O Plinq opera com dados públicos, disponíveis em tribunais de justiça e registros oficiais. O que a plataforma faz é organizar essas informações de forma acessível, sem violar sigilos ou invadir sistemas fechados, como, por exemplo, é o caso do Jusbrasil. Por isso, o serviço é legal.
Ainda assim, o tema gera debates jurídicos: existe o risco de ações por parte de pessoas expostas na ferramenta — mesmo que os dados já estejam disponíveis em outras fontes.
A startup conta com apoio jurídico e monitora de perto mudanças na legislação, especialmente em relação à LGPD, a Lei Geral de Proteção de Dados. “Trabalhamos com o que já é público. Só damos poder à usuária de acessar isso de forma simples”, resume a fundadora.
Matos estima mais de 100 casos em que a plataforma ajudou a evitar situações perigosas. Em um deles, uma amiga prestes a sair com um homem da academia decidiu fazer a verificação. “Ele tinha oito ocorrências, incluindo racismo, tráfico e violência doméstica. Isso muda tudo”, diz.
Em outro caso, uma cliente descobriu que o parceiro com quem se relacionava havia cometido homicídio. “Ela ficou tão abalada que cancelou a assinatura e disse que nunca mais ia namorar”, conta.
O próximo passo é o aplicativo móvel, que vai incluir novos recursos. Entre eles:
A inspiração veio de mais um caso real: uma mulher salva porque um amigo foi atrás dela após ver a localização no WhatsApp. “Queremos transformar o Plinq em um ciclo completo de segurança. Não é só saber com quem você vai sair, mas garantir que você volte para casa”, explica.
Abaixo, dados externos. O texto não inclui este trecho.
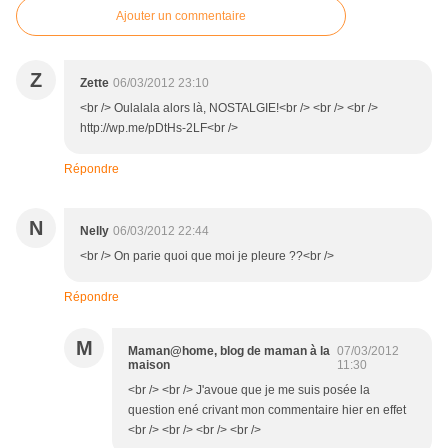
Ajouter un commentaire
Z
Zette
06/03/2012 23:10
<br /> Oulalala alors là, NOSTALGIE!<br /> <br /> <br />
http://wp.me/pDtHs-2LF<br />
Répondre
N
Nelly
06/03/2012 22:44
<br /> On parie quoi que moi je pleure ??<br />
Répondre
M
Maman@home, blog de maman à la
07/03/2012
maison
11:30
<br /> <br /> J'avoue que je me suis posée la
question ené crivant mon commentaire hier en effet
<br /> <br /> <br /> <br />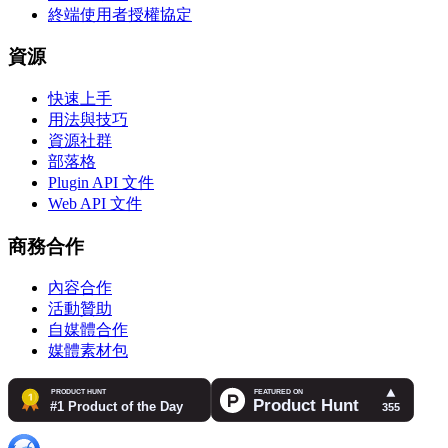
終端使用者授權協定
資源
快速上手
用法與技巧
資源社群
部落格
Plugin API 文件
Web API 文件
商務合作
內容合作
活動贊助
自媒體合作
媒體素材包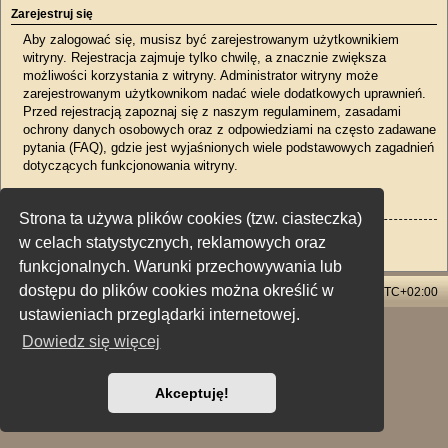
Zarejestruj się
Aby zalogować się, musisz być zarejestrowanym użytkownikiem
witryny. Rejestracja zajmuje tylko chwilę, a znacznie zwiększa
możliwości korzystania z witryny. Administrator witryny może
zarejestrowanym użytkownikom nadać wiele dodatkowych uprawnień.
Przed rejestracją zapoznaj się z naszym regulaminem, zasadami
ochrony danych osobowych oraz z odpowiedziami na często zadawane
pytania (FAQ), gdzie jest wyjaśnionych wiele podstawowych zagadnień
dotyczących funkcjonowania witryny.
Regulamin
|
Zasady ochrony danych osobowych
Strona ta używa plików cookies (tzw. ciasteczka)
Zarejestruj się
w celach statystycznych, reklamowych oraz
funkcjonalnych. Warunki przechowywania lub
dostępu do plików cookies można określić w
Strona główna
Usuń ciasteczka witryny
Strefa czasowa
UTC+02:00
ustawieniach przeglądarki internetowej.
Technologię dostarcza
phpBB
® Forum Software © phpBB Limited
Dowiedz się więcej
Polski pakiet językowy dostarcza
phpBB.pl
Style: X-Creamy by Joyce&Luna
phpBB-Style-Design
Zasady ochrony danych osobowych
|
Regulamin
Akceptuję!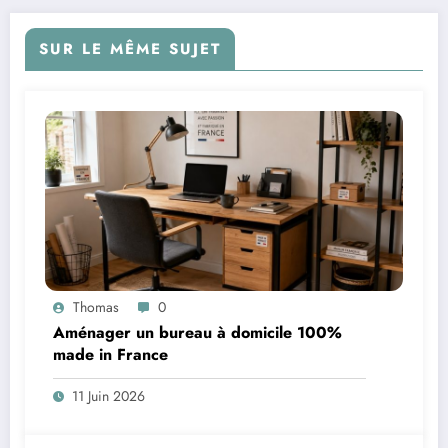
SUR LE MÊME SUJET
Thomas
0
Aménager un bureau à domicile 100%
made in France
11 Juin 2026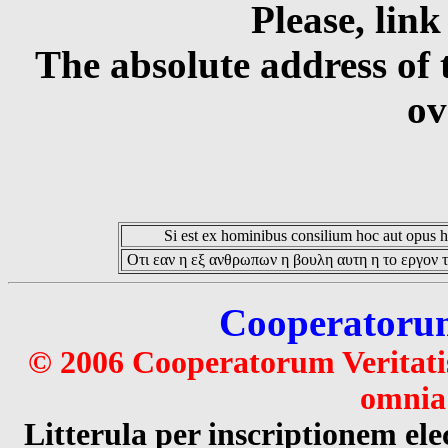
Please, link
The absolute address of 
ov
Si est ex hominibus consilium hoc aut opus hoc
Οτι εαν η εξ ανθρωπων η βουλη αυτη η το εργον τ
Cooperatorum 
© 2006 Cooperatorum Veritatis
omnia 
Litterula per inscriptionem 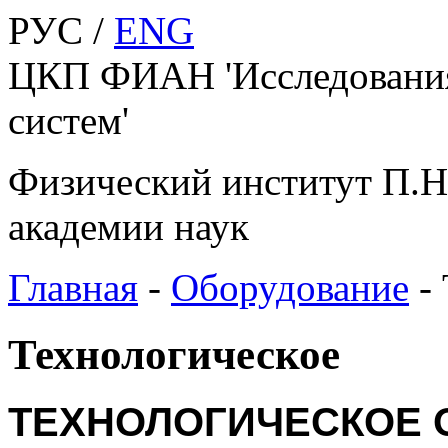
РУС /
ENG
ЦКП ФИАН 'Исследования
систем'
Физический институт П.Н
академии наук
Главная
-
Оборудование
-
Технологическое
ТЕХНОЛОГИЧЕСКОЕ 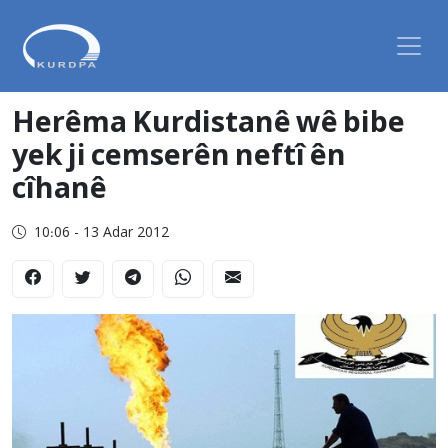
Herêma Kurdistanê wê bibe
yek ji cemserên neftî ên
cîhanê
10:06 - 13 Adar 2012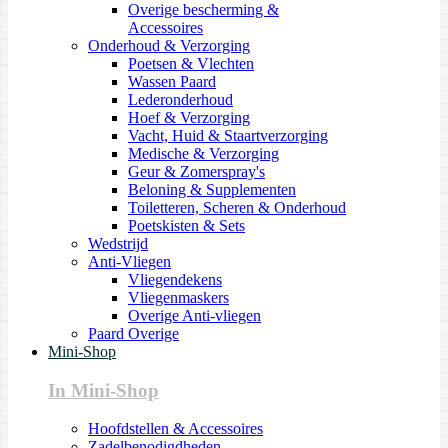
Overige bescherming &
Accessoires
Onderhoud & Verzorging
Poetsen & Vlechten
Wassen Paard
Lederonderhoud
Hoef & Verzorging
Vacht, Huid & Staartverzorging
Medische & Verzorging
Geur & Zomerspray's
Beloning & Supplementen
Toiletteren, Scheren & Onderhoud
Poetskisten & Sets
Wedstrijd
Anti-Vliegen
Vliegendekens
Vliegenmaskers
Overige Anti-vliegen
Paard Overige
Mini-Shop
In Mini-Shop
Hoofdstellen & Accessoires
Zadelbenodigdheden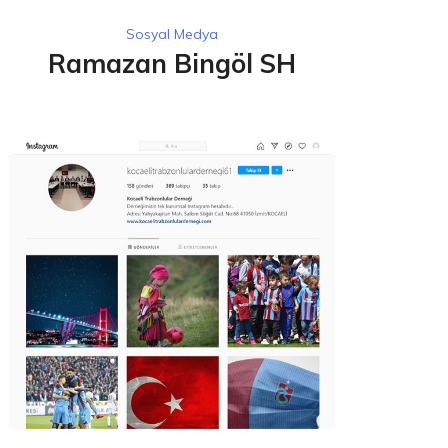
Sosyal Medya
Ramazan Bingöl SH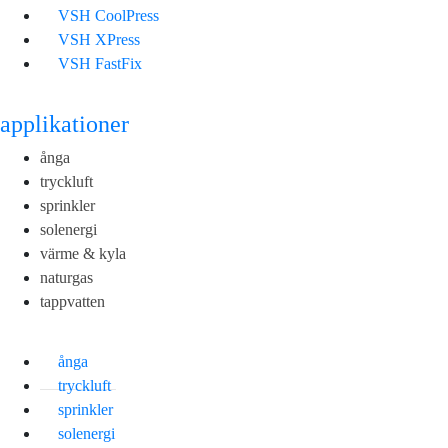
VSH CoolPress
VSH XPress
VSH FastFix
applikationer
ånga
tryckluft
sprinkler
solenergi
värme & kyla
naturgas
tappvatten
ånga
tryckluft
sprinkler
solenergi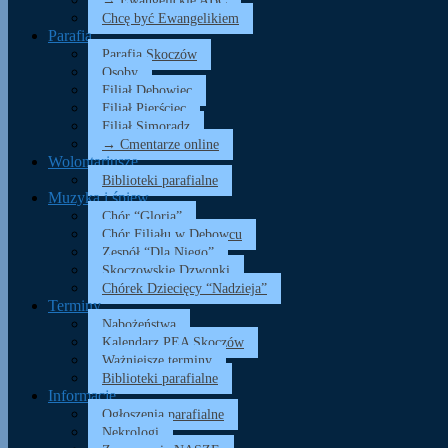
→ Ewangelickie ABC
Chcę być Ewangelikiem
Parafia
Parafia Skoczów
Osoby
Filiał Dębowiec
Filiał Pierściec
Filiał Simoradz
→ Cmentarze online
Wolontariusze
Biblioteki parafialne
Muzyka i śpiew
Chór “Gloria”
Chór Filiału w Dębowcu
Zespół “Dla Niego”
Skoczowskie Dzwonki
Chórek Dziecięcy “Nadzieja”
Terminy
Nabożeństwa
Kalendarz PEA Skoczów
Ważniejsze terminy
Biblioteki parafialne
Informacje
Ogłoszenia parafialne
Nekrologi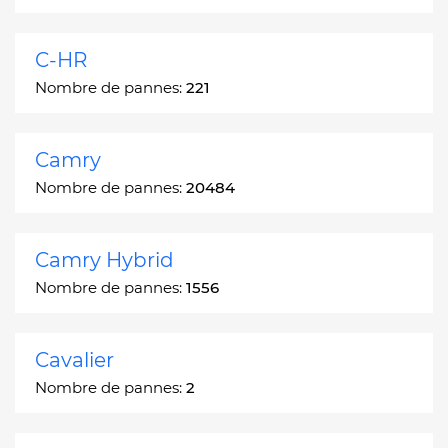
C-HR
Nombre de pannes:
221
Camry
Nombre de pannes:
20484
Camry Hybrid
Nombre de pannes:
1556
Cavalier
Nombre de pannes:
2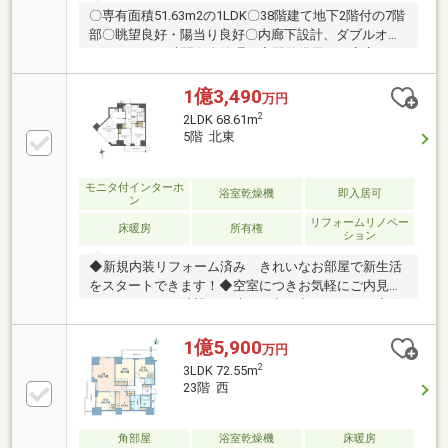
〇専有面積51.63m2の1LDK〇38階建て地下2階付の7階
部〇眺望良好・陽当り良好〇内廊下設計、ダブルオー
トロック、24時間有人管理（夜間警備員）の安心セキ
ュリティ〇フロントサービス有り（一部有料）〇充実
した共用施設 ・ゲストルーム ・集会室 ・屋上庭
1億3,490
万円
園 スカイビューラウンジ ・ラウンジ（1・2階部
2
2LDK 68.61m
分） ・トレーニングジム ・来客用駐車場〇各階ゴ
5階 北東
ミ置場有り（24時間ゴミ出し可能）〇ペット飼育可
（細則有り）〇平成30年10月 大規模修繕工事実施済
み〇分譲会社：サンウッド・東急不動産・東京建物〇
モニタ付インターホ
浴室乾燥機
即入居可
ン
施工会社：竹中工務店〇管理会社：森ビルエステート
リフォームリノベー
サービス
床暖房
所有権
ション
◆新規内装リフォーム済み きれいなお部屋で新生活
をスタートできます！◆空室につきお気軽にご内見い
ただけます。ご希望の日時をお申し出ください！◆住
んでからも安心のアフターサービス保証付き◆大切な
ペットと一緒に暮らせます！（細則有）◆管理体制の
1億5,900
万円
優れた総戸数308戸の大規模マンション◆リフォーム
2
3LDK 72.55m
内容（2025年9月完成） 〇キッチン交換（食洗器付
23階 西
き） 〇ユニットバス交換（追い焚き機能・浴室乾燥
機付き） 〇トイレ交換 〇洗面化粧台交換 〇フロ
ーリング、フロアタイル貼替 〇ハウスクリーニン
角部屋
浴室乾燥機
床暖房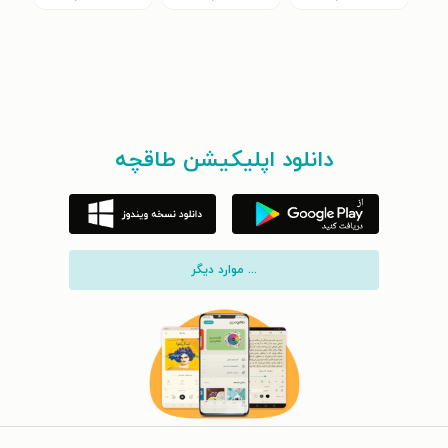
دانلود اپلیکیشن طاقچه
... موارد دیگر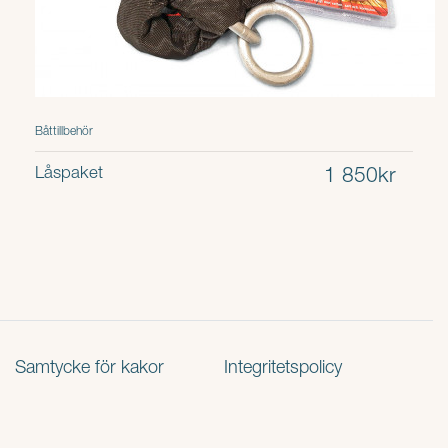
Båttillbehör
Låspaket
1 850kr
Samtycke för kakor
Integritetspolicy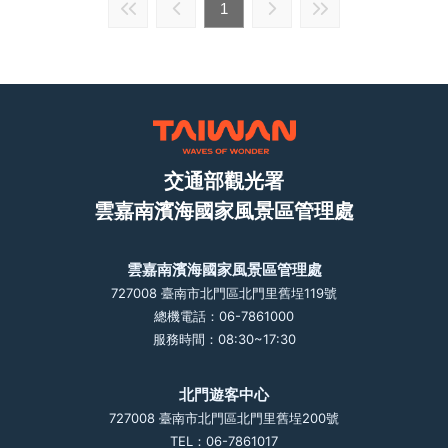
1
交通部觀光署
雲嘉南濱海國家風景區管理處
雲嘉南濱海國家風景區管理處
727008 臺南市北門區北門里舊埕119號
總機電話：06-7861000
服務時間：08:30~17:30
北門遊客中心
727008 臺南市北門區北門里舊埕200號
TEL：06-7861017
Matos também prepara uma rodada pré-seed, primeira captação oficial da empresa. O detalhe? A startup quer fechar a rodada apenas com mulheres investidoras. “Queremos criar um negócio feito por e para mulheres. E isso começa desde quem aposta na gente”, diz.
Ela já tem conversas avançadas com executivas com histórico no setor de tecnologia e acredita que a rodada, estimada em R$ 1 milhão, deve ser fechada em até 40 dias — um ritmo mais acelerado que o padrão do mercado, onde esse tipo de captação costuma levar até seis meses.
O plano de negócios inclui uma receita projetada de R$ 2,2 milhões no primeiro ano, impulsionada por assinaturas individuais e também, eventualmente, por vendas para empresas. “Tem psicólogo, corretor de imóveis, locador de kitnets... todo mundo quer mais segurança.”
Mesmo diante de riscos jurídicos — lidar com informações sensíveis não é tarefa simples —, Matos segue confiante. “Claro que pode ter processo, mas o direito à vida vem antes do direito à privacidade. Se a gente salvar uma mulher, já valeu.”